**Task statement:** Set down exactly the lines below between the line holding "ไม่ว่าจะเป็นสิ่งที่กำลังเกิดขึ้น" and the line holding "autonómico, también se han decidido los", inclusive; no other line belongs in the answer.

**Extracted entries:**
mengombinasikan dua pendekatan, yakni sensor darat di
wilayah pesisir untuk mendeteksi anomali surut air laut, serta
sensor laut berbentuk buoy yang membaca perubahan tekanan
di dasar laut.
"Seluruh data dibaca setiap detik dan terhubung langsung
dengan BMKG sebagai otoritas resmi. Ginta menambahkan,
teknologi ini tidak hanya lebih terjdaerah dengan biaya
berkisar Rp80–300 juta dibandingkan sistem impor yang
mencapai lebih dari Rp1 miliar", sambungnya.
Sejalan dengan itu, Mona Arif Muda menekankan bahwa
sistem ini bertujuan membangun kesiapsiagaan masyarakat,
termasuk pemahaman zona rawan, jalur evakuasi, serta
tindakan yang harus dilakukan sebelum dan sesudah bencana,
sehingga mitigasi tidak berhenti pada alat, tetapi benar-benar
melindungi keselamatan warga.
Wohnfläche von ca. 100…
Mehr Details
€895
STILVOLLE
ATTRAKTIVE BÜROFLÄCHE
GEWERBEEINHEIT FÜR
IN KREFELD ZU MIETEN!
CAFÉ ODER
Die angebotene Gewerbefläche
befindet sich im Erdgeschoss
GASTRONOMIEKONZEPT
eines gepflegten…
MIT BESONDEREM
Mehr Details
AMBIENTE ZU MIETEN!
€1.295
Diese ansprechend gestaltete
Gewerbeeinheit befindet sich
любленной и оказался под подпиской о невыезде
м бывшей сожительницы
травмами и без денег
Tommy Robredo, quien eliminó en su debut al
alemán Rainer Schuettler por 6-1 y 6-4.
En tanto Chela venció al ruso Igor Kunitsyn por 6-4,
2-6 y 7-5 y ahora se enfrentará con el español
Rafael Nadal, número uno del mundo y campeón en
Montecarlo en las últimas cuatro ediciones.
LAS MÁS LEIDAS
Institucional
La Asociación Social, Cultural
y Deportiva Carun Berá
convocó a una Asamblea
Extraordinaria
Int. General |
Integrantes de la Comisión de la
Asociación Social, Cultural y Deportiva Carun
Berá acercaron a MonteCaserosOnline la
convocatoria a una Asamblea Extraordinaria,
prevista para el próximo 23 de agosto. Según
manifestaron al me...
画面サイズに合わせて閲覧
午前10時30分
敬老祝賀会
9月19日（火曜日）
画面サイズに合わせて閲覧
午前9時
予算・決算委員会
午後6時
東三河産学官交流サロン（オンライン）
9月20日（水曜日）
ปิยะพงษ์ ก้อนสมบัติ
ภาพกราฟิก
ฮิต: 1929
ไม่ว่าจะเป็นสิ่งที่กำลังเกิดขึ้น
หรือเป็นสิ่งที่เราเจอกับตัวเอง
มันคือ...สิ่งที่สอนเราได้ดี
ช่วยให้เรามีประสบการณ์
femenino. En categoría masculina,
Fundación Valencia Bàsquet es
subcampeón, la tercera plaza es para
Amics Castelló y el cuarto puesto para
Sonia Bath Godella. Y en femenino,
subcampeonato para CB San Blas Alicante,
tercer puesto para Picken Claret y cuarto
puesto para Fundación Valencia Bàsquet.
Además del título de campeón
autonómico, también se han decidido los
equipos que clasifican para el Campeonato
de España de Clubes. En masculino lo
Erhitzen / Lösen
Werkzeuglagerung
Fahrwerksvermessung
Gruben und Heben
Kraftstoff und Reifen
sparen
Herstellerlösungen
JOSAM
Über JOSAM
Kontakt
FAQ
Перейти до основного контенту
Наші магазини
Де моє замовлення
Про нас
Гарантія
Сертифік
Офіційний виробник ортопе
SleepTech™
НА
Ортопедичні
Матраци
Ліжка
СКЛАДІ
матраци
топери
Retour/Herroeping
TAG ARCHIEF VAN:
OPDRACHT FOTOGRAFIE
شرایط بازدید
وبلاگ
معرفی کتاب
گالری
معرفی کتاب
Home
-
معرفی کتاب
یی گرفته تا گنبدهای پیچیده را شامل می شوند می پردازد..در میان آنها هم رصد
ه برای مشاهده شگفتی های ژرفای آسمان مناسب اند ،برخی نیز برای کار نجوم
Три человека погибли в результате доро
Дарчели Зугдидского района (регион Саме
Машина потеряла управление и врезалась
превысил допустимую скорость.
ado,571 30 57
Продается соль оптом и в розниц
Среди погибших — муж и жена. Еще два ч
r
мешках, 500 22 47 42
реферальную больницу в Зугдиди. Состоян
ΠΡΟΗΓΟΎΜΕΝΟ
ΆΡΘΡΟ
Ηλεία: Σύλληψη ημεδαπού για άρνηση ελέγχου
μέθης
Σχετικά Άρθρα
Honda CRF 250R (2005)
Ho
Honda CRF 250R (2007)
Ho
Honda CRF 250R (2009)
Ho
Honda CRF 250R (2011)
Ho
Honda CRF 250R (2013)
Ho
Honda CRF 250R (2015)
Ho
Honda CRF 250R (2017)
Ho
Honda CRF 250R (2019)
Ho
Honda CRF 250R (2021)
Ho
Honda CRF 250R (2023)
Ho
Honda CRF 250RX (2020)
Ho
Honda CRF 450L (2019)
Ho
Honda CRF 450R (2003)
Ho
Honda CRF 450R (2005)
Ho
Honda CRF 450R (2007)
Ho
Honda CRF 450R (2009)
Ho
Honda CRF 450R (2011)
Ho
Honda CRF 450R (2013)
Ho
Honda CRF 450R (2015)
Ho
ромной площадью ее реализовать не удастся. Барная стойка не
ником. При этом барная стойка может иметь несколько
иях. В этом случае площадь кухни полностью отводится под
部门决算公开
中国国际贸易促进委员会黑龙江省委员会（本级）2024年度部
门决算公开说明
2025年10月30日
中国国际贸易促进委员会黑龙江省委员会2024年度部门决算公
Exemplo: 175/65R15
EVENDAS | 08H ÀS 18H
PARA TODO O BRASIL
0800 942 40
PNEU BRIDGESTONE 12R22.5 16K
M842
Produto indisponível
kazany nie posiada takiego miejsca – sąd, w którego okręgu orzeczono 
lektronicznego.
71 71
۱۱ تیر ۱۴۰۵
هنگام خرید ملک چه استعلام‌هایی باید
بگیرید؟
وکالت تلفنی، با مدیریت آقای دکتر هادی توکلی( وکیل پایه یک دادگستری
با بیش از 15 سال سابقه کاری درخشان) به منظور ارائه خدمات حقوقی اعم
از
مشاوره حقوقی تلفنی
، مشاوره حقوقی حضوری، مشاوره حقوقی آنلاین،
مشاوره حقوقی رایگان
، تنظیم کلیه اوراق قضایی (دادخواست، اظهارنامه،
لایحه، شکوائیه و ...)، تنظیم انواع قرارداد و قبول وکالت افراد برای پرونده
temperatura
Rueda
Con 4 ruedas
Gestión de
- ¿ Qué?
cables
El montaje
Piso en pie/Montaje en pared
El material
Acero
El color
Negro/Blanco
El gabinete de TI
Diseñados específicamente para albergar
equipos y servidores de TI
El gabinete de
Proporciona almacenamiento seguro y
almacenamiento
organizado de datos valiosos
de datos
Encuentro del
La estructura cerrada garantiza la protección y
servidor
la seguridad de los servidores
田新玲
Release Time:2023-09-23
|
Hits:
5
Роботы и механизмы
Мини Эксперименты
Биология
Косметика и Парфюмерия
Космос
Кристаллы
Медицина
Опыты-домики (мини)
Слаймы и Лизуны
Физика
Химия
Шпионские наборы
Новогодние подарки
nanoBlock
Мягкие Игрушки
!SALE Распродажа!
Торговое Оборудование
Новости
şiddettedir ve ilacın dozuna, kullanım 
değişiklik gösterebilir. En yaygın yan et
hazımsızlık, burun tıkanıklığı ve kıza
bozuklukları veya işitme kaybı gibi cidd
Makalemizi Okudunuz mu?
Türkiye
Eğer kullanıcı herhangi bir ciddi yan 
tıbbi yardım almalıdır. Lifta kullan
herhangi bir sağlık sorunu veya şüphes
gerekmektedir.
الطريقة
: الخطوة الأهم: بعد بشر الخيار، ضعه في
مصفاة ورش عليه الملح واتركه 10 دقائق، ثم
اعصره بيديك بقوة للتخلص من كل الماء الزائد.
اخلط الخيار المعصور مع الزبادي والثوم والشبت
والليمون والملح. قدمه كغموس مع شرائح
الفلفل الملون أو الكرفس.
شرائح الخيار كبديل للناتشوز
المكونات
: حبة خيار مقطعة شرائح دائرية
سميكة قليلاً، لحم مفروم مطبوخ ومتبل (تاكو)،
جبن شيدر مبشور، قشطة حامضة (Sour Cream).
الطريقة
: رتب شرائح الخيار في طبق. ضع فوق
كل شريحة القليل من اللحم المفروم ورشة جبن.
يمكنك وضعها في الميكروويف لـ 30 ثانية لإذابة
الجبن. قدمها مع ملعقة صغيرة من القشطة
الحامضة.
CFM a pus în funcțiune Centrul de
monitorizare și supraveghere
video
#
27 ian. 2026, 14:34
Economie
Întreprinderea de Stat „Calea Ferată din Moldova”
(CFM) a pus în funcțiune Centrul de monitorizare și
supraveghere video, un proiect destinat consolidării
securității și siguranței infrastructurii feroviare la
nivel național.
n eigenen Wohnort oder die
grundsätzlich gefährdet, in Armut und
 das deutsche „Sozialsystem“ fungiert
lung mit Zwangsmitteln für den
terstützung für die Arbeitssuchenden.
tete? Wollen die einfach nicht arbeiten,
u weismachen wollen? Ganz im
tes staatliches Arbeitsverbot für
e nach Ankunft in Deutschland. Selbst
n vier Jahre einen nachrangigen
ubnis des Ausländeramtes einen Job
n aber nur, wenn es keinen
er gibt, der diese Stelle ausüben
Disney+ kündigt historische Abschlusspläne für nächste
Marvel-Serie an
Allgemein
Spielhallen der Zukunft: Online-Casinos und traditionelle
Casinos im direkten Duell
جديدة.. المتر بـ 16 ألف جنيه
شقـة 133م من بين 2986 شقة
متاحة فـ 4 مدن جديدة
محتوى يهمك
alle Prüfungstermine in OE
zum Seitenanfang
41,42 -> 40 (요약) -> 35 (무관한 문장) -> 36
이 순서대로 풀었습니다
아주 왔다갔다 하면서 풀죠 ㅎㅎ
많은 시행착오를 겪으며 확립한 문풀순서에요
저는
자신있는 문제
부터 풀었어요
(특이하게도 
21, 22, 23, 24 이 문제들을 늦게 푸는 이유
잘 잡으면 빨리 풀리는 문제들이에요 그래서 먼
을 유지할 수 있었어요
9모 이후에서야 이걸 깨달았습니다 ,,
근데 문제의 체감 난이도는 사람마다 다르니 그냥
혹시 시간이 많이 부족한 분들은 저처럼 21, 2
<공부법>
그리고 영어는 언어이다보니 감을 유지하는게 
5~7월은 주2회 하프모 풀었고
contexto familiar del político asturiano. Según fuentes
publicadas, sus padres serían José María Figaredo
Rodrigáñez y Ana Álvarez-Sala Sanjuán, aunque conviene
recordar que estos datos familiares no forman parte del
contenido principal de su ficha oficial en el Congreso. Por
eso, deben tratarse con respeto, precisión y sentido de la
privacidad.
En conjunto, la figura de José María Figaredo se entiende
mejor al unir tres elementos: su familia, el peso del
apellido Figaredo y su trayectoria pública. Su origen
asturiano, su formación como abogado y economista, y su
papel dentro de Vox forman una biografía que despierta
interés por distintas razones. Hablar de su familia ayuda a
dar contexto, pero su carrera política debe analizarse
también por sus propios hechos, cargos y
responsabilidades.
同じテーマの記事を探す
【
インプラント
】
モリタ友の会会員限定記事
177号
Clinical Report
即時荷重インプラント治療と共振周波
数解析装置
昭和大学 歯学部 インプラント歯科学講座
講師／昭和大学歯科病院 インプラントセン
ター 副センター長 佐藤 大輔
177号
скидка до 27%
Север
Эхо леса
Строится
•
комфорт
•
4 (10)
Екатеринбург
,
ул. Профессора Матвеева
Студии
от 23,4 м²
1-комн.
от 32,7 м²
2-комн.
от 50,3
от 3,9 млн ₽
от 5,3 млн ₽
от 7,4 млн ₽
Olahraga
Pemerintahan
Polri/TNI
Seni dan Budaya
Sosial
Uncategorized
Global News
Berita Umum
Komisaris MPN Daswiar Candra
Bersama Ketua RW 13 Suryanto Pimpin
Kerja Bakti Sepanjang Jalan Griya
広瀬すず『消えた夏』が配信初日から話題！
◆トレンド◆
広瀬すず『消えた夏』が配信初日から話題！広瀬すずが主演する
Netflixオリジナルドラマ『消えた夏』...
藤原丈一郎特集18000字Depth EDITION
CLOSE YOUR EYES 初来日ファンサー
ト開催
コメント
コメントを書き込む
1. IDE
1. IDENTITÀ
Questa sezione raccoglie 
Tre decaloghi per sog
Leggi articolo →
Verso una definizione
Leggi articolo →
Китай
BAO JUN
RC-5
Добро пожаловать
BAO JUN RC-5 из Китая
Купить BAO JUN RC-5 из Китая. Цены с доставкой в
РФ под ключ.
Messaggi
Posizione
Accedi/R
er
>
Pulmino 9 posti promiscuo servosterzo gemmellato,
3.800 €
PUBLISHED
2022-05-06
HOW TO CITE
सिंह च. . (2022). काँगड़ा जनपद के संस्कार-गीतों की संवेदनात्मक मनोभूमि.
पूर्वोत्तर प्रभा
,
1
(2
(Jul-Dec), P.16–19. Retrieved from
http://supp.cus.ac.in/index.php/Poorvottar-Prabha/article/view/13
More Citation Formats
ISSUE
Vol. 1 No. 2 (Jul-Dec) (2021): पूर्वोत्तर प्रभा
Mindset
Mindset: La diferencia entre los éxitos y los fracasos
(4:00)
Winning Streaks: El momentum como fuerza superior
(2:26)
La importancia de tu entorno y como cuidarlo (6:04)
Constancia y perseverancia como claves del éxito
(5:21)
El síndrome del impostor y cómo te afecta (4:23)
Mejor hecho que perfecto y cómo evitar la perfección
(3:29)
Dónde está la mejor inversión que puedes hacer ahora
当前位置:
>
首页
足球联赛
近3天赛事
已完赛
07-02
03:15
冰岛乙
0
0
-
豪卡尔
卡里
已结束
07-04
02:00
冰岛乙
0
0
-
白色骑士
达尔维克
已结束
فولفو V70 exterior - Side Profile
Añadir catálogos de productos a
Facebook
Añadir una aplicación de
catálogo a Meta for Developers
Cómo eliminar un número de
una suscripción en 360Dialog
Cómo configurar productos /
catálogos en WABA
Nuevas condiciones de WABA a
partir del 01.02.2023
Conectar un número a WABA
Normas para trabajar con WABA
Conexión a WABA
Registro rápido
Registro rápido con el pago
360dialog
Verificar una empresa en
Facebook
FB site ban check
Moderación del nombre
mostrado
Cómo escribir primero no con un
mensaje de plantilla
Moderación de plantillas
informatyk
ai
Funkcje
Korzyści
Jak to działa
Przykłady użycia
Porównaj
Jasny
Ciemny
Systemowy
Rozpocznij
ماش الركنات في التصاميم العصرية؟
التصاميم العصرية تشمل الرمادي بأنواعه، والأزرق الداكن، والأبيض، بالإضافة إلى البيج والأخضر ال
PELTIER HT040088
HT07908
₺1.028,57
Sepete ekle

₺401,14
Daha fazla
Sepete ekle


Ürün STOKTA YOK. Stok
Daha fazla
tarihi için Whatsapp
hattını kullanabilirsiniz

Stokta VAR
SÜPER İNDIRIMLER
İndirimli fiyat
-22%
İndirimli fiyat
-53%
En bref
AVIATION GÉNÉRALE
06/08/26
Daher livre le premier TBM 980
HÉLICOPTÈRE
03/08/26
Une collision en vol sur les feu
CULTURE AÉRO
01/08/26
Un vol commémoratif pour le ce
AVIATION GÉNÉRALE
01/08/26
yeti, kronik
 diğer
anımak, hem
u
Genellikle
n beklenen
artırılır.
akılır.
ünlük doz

**Task output:**
ไม่ว่าจะเป็นสิ่งที่กำลังเกิดขึ้น
หรือเป็นสิ่งที่เราเจอกับตัวเอง
มันคือ...สิ่งที่สอนเราได้ดี
ช่วยให้เรามีประสบการณ์
femenino. En categoría masculina,
Fundación Valencia Bàsquet es
subcampeón, la tercera plaza es para
Amics Castelló y el cuarto puesto para
Sonia Bath Godella. Y en femenino,
subcampeonato para CB San Blas Alicante,
tercer puesto para Picken Claret y cuarto
puesto para Fundación Valencia Bàsquet.
Además del título de campeón
autonómico, también se han decidido los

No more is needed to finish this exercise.